Grant Hill is known throughout the NBA as a class act, through and through. He is the only three time winner of the NBA Sportsmanship Award and during his prime Hill was also a player of transcendent talent, perhaps an all-time great. Unfortunately Hill was robbed of the opportunity to maximize his potential by the whim of fate and the fluke of injury. Yet what defines Grant Hill to me isn’t his failures to live up to the hype, it’s the way that he dealt with adversity in his career. When things stopped going his way, when the chips were down, when the fairy tale career started feeling like a nightmare, how did he respond?
Next Page: Going Down Hill
Flash back to the year 2000. Grant Hill has just inked a mammoth deal with Orlando and is going to team with Tracy McGrady to make the Magic title contenders for years to come. Jordan and Pippen for a new generation. But it never worked out the way everyone thought it would.
Instead Hill went on to miss 357 of his next 492 possible regular season games. Before signing with the Magic he had fractured his ankle during the playoffs playing for the Detroit Pistons. Undeterred, the Magic gave him $93 Million dollars to come play for them but Hill’s ankle was never right. He played only 4 games his first season and suffered through setback after setback until finally in 2003 he underwent a procedure in which doctors re-fractured his ankle and realigned it with his leg bone. Then things went from bad to worse.
Only days after the surgery, Hill was rushed back to the hospital with a life threatening staph infection. He had to take intravenous antibiotics for the next six months and missed the entire 2003 – 2004 season.
In what seemed like the blink of an eye Grant Hill’s career trajectory had gone from all-time great to all-time disappointment. Some fans in Orlando probably hold a grudge to this day for what they consider to be money they shelled out that Hill never earned. I’m sure knowing they feel that way had to eat up Hill inside. Maybe it still does. For most players, between the injuries and the criticisms, it would be enough to throw in the towel. To call it a career and head for the refuge of the broadcast booth. But that wasn’t part of Grant Hill’s character.
Instead Hill did the only thing he knew how to do. He worked his tail off and got back on the court.
After playing 65 games in his last season in Orlando Hill signed with the Phoenix Suns. To the surprise of probably everyone except Hill himself, he has missed only 15 of the 314 possible regular season games as a members of the Suns coming in to Tuesday’s matchup with the Lakers. And it isn’t like he’s been playing spot minutes either. Although he’s not the athlete he once was, Hill was a key member of the Suns squad that came within 2 games of the NBA finals last season, the deepest playoff run of Hill’s career. Maybe he never regained the MVP caliber form that he showed while a Piston, but Grant Hill certainly has demonstrated a level of perseverance few can equal.

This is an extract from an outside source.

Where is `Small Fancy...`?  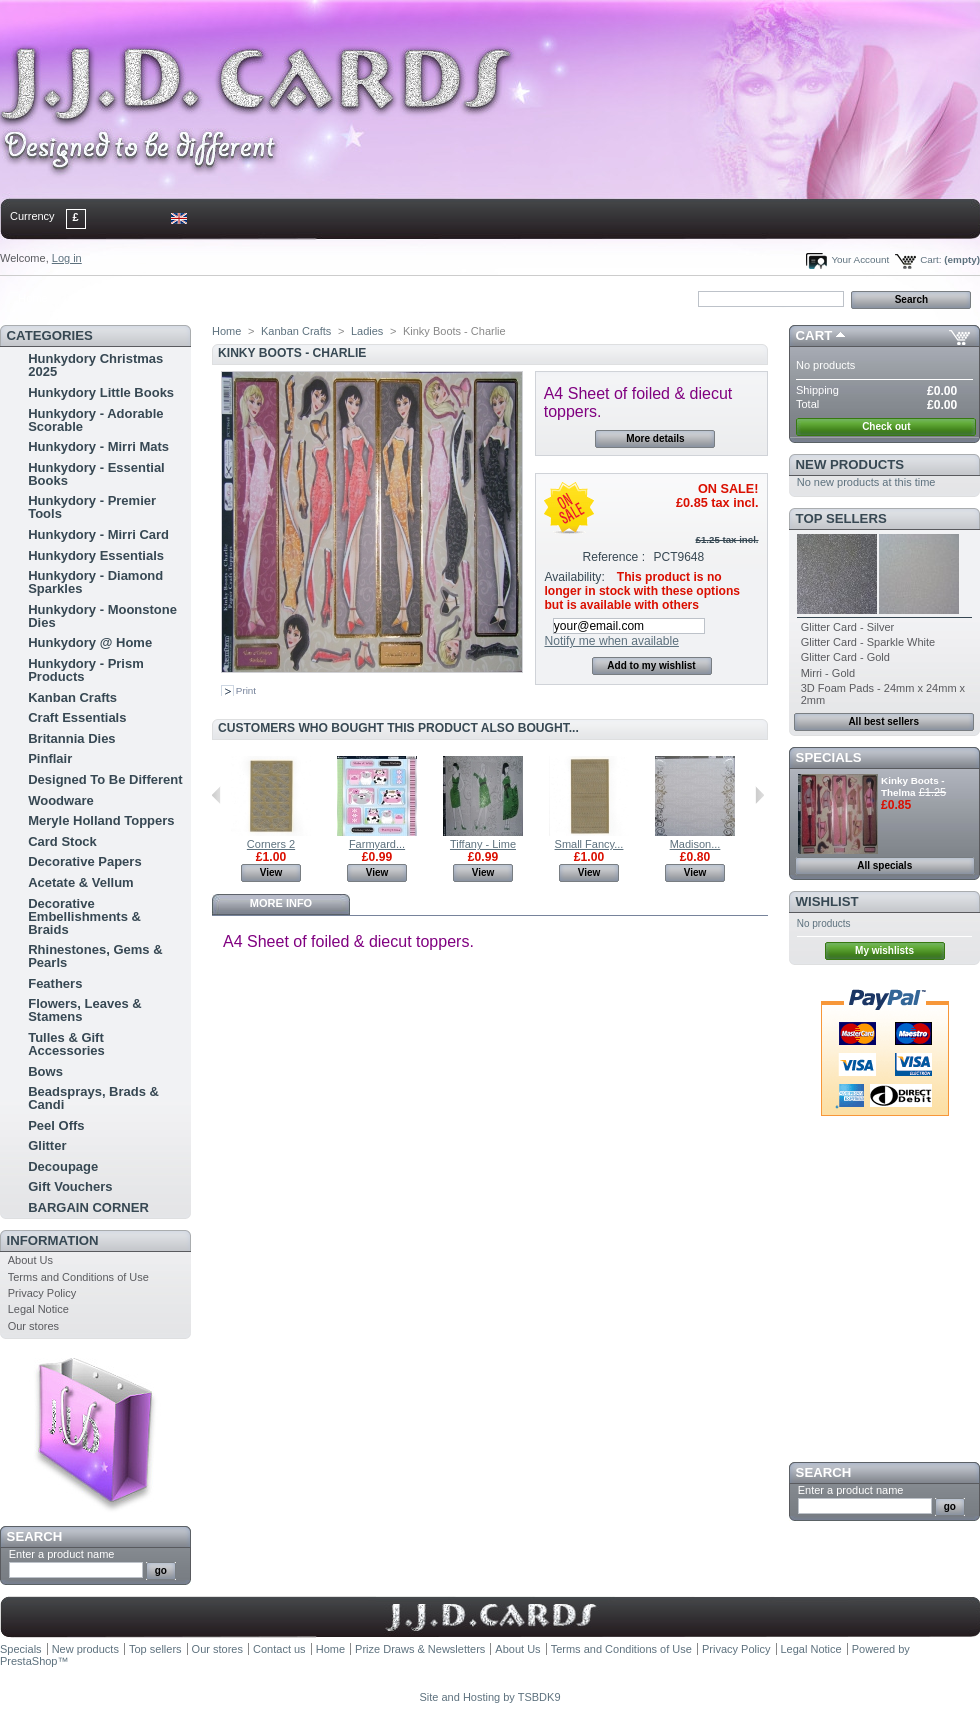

Next Page: Lessons to Learn
To me this is where Andrew Bynum should take heed. Every loudmouth with a microphone has had an opinion on the injury plagued beginning to Drew’s career. What he was, what he is and what he will be. Some argue Bynum has already shown us the peak of his abilities. Trade him now while he still has value, they say. Others bemoan that his history of injuries virtually guarantees that the potential we all see in him will never be realized. That in five years time we will all remember him as just another Sam Bowie.
But the truth is none of our expectations, our desires, our hopes or fears, none of them really matter when it comes down to defining who Andrew Bynum is. Sure, as NBA players go, he’s had his share of misfortunes so. But who hasn’t?
Just like Hill in the end Bynum, at least in my mind, will have a career defined by how he dealt with adversity. It may just be that Bynum’s most recent knee injury won’t be his last. It may be he never puts it together the way all Lakers fans are hoping for. Or perhaps he leaves the injuries behind him and joins the pantheon of great Lakers centers. But the outcome isn’t nearly as important as we want it to be.
The measuring stick for Bynum shouldn’t be points or rebounds or blocked shots. It should be in his perseverance, his hard work and his dedication. Things that are hard to quantity, that perhaps only Bynum will know for certain in his own mind. But you know what, that’s enough. In the end, it has to be.
Because All-Star games come and go. Accolades and headlines in the press are as ethereal as the paper they’re written on. Even NBA Championships fade into memory after enough time has passed. But character, whether witnessed or not, is something that lasts forever. Grant Hill knows it. Frankly, it’s a lesson we could all learn.